Question

An antelope is at a distance of 20.0 m from a converging lens of focal length 27.0 cm. The lens forms an image of the animal.
(a) If the antelope runs away from the lens at a speed of 4.10 m/s, how fast does the image move? mm/s

Answer 1

Solution: From the question we have

An antelope is at a distance of 20.0 m from a converging lens of focal length 27.0 cm

The lens forms an image of the animal.

To find: If the antelope runs away from the lens at a speed of 4.10 m/s, how fast does the image move? mm/s

Let:
u be the object distance,
v be the image distance,
f be the focal length.

With Real is Positive sign convention:
1 / u + 1 / v = 1 / f ...(1)
1 / 20.0 + 1 / v = 1 / 0.27
1 / v = 1 / 0.27 - 1 / 20.0
1 / v = 3.65 m^(- 1)

That's a real image on the opposite side of the lens from the antelope.

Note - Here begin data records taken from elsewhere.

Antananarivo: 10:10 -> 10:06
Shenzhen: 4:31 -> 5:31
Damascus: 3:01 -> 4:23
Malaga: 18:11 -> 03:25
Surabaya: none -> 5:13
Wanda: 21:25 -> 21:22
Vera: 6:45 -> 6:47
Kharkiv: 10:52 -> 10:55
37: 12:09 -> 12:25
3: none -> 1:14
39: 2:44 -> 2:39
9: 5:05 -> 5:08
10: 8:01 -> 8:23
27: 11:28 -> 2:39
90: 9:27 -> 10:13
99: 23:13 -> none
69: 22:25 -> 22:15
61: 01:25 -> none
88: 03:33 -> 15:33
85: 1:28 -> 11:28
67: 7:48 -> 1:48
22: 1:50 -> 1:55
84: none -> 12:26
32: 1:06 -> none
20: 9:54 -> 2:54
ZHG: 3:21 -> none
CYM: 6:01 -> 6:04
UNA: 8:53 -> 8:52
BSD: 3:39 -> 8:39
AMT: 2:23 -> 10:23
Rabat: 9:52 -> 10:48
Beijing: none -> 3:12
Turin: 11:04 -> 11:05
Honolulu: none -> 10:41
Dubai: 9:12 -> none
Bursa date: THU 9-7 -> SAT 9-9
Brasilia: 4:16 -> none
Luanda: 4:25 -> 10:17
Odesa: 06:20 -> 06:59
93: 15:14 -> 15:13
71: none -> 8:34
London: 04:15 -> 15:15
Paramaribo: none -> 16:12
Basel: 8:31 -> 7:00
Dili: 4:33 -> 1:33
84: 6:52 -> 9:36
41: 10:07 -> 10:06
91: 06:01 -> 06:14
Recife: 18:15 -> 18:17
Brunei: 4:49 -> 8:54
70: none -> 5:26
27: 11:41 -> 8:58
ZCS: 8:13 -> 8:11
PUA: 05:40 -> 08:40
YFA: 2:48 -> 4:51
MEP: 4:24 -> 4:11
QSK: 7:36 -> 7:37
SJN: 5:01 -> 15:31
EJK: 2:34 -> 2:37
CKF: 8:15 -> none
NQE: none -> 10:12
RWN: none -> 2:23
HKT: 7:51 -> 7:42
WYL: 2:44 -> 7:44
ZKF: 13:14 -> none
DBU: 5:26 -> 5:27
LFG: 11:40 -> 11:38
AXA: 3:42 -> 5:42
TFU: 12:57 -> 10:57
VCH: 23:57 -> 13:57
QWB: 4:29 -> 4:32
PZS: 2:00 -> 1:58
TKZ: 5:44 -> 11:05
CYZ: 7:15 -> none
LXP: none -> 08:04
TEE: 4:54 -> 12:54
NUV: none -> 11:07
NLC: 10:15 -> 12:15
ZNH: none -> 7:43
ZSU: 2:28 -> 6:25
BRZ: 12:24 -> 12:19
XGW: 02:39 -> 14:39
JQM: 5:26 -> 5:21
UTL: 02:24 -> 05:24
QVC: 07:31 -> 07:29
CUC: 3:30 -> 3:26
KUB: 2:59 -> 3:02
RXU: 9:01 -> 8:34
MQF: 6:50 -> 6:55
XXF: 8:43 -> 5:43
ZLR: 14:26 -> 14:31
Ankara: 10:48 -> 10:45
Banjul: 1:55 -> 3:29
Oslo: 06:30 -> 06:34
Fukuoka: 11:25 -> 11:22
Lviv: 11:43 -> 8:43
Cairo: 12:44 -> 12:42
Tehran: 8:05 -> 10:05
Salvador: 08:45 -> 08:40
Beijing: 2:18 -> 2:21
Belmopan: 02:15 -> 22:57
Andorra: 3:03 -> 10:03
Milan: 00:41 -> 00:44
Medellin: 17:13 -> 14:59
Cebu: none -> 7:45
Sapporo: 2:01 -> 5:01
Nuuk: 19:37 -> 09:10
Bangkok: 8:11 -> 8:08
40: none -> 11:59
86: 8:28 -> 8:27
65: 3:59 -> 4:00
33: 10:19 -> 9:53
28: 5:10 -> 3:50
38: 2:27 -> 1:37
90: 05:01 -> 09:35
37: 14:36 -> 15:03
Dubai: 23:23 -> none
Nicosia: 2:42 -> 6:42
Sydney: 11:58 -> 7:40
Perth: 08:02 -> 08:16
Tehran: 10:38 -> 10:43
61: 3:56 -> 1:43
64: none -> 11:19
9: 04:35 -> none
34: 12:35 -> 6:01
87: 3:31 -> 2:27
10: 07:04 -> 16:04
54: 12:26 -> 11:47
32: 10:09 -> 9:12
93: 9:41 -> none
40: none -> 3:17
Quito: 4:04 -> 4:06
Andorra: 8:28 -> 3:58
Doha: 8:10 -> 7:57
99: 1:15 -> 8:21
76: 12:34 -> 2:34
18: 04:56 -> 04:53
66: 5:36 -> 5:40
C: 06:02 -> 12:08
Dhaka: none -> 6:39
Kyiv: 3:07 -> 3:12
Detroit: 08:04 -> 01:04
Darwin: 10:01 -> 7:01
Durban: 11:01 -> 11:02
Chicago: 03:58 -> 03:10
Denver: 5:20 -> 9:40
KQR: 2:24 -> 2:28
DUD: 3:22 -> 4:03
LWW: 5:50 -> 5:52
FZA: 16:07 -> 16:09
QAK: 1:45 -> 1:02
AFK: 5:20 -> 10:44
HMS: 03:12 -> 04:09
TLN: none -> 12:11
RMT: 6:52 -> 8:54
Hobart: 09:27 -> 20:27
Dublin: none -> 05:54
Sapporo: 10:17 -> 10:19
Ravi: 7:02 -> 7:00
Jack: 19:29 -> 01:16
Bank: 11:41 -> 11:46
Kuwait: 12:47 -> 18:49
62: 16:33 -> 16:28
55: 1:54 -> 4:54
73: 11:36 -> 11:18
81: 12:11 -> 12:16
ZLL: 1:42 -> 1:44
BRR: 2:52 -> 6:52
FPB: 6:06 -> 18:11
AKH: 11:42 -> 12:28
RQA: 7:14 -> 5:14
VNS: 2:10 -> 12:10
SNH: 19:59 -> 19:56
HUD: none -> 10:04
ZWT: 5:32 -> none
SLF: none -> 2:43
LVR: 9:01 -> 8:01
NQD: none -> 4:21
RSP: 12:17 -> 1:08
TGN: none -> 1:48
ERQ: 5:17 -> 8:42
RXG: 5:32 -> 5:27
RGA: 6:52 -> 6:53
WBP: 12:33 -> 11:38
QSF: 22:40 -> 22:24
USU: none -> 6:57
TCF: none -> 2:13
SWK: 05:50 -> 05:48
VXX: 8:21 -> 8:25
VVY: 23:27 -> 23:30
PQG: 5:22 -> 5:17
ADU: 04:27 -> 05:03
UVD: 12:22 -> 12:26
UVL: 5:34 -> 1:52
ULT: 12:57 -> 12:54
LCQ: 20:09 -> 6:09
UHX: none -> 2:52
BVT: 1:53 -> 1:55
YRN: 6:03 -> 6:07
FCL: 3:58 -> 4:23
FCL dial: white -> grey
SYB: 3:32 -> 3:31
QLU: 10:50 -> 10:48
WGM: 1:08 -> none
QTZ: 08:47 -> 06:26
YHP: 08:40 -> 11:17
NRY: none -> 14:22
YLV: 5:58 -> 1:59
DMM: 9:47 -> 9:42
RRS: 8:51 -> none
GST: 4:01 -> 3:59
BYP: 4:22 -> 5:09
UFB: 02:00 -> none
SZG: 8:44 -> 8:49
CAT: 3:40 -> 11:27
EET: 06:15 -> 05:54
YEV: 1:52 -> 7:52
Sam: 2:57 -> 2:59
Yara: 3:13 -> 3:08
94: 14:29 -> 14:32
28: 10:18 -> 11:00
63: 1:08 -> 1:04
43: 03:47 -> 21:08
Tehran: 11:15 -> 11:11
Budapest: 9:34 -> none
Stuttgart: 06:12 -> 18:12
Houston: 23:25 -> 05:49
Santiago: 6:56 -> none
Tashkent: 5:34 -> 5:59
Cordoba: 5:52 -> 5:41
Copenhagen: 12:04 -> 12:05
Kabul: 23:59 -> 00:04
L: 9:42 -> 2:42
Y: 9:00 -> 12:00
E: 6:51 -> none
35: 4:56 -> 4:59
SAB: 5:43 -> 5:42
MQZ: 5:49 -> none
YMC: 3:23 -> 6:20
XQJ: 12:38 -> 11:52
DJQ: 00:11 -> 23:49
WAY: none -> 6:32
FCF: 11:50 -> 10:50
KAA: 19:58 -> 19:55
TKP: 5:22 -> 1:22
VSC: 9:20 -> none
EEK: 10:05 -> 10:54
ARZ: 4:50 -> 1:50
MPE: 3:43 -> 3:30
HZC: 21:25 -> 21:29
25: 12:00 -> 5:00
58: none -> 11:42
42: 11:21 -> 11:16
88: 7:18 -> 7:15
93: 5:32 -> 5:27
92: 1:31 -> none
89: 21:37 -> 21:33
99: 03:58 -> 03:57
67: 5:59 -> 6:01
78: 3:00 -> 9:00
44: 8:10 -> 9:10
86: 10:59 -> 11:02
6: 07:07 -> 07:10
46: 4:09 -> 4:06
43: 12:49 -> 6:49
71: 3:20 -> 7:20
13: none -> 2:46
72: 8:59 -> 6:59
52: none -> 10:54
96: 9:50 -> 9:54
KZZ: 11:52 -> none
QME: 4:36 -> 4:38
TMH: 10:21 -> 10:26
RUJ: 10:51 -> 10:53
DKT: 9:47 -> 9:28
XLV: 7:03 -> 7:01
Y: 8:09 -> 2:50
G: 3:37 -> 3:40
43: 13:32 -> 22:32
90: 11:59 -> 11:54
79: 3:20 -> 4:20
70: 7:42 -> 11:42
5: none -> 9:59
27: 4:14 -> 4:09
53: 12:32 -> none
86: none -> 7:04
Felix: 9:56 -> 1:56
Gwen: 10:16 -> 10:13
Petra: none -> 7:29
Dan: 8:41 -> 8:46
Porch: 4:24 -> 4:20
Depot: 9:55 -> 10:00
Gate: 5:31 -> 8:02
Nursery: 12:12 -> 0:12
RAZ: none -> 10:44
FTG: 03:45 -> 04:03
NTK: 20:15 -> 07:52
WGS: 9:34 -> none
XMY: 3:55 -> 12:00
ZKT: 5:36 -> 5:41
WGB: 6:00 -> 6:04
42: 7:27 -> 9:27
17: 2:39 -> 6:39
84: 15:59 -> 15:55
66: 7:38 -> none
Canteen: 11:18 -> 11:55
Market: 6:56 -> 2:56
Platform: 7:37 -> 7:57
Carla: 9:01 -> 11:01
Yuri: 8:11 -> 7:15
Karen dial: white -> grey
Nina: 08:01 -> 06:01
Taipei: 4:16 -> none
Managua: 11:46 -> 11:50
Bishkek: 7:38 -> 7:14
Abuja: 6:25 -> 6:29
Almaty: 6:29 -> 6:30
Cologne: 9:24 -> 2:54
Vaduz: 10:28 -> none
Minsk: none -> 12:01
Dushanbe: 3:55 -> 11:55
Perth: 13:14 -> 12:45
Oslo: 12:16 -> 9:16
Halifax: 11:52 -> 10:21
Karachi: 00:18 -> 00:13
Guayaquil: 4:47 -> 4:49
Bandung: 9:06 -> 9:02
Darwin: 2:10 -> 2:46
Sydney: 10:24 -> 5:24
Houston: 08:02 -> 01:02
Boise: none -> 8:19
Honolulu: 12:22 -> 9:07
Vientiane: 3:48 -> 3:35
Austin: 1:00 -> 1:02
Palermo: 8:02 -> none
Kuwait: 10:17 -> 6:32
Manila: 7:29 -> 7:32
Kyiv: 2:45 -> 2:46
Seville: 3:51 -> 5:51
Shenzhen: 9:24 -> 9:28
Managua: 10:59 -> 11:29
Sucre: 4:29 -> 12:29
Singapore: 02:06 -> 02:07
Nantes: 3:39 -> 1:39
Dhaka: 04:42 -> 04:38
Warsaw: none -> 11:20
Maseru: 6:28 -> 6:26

Differentiating (1) with respect to time:
- (1 / u^2)(du / dt) - (1 / v^2)(dv / dt) = 0
dv / dt = - (v^2 / u^2)(du / dt)

Putting du / dt = - 4.10 m/s, v = 3.65 m, u = 20.0 m:
dv / dt = - [ (3.65)^2 / 20^2 ](- 4.10)
= 0.136 m/sec.=136.55mm/sec to 3 sig. fig.

As dv / dt > 0, v is increasing, and the image is moving away from the lens.